Page images and extracted text:

◇ ◇ ◇

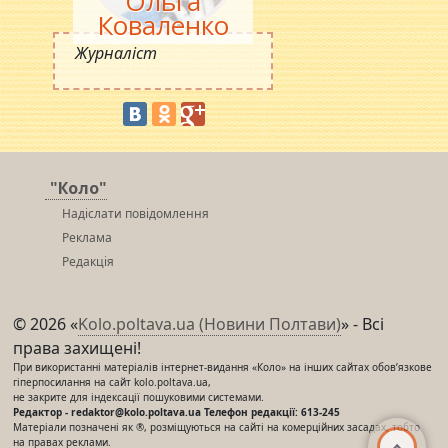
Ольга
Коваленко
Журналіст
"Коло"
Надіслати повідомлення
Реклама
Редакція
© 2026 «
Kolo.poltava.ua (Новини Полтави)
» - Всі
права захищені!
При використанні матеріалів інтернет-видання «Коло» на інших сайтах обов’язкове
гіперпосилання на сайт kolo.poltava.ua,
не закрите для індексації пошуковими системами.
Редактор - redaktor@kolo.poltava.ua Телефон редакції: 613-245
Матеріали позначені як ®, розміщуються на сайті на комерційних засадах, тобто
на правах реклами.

◇ ◇ ◇

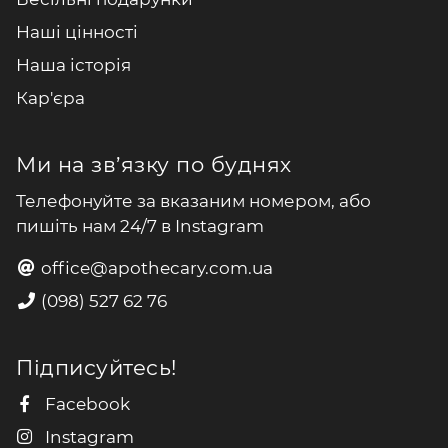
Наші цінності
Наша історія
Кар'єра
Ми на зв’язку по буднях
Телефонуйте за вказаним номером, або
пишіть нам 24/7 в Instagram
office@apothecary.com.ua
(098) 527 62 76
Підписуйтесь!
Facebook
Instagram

◇ ◇ ◇

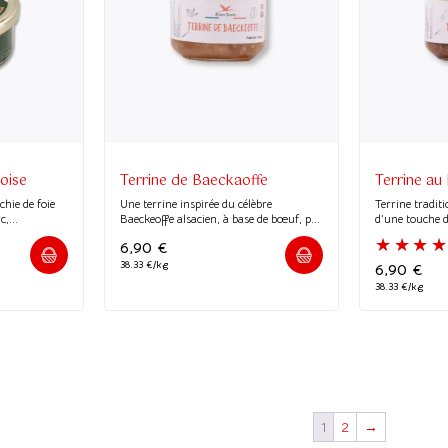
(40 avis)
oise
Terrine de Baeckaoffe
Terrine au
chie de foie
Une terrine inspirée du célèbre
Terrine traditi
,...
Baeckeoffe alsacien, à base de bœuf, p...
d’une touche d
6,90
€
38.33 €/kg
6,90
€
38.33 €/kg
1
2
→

◇ ◇ ◇

▶ Requirement: Which lines above include the string "poltava"? Show them.

▶ Task output:
Kolo.poltava.ua (Новини Полтави)
гіперпосилання на сайт kolo.poltava.ua,
Редактор - redaktor@kolo.poltava.ua Телефон редакції: 613-245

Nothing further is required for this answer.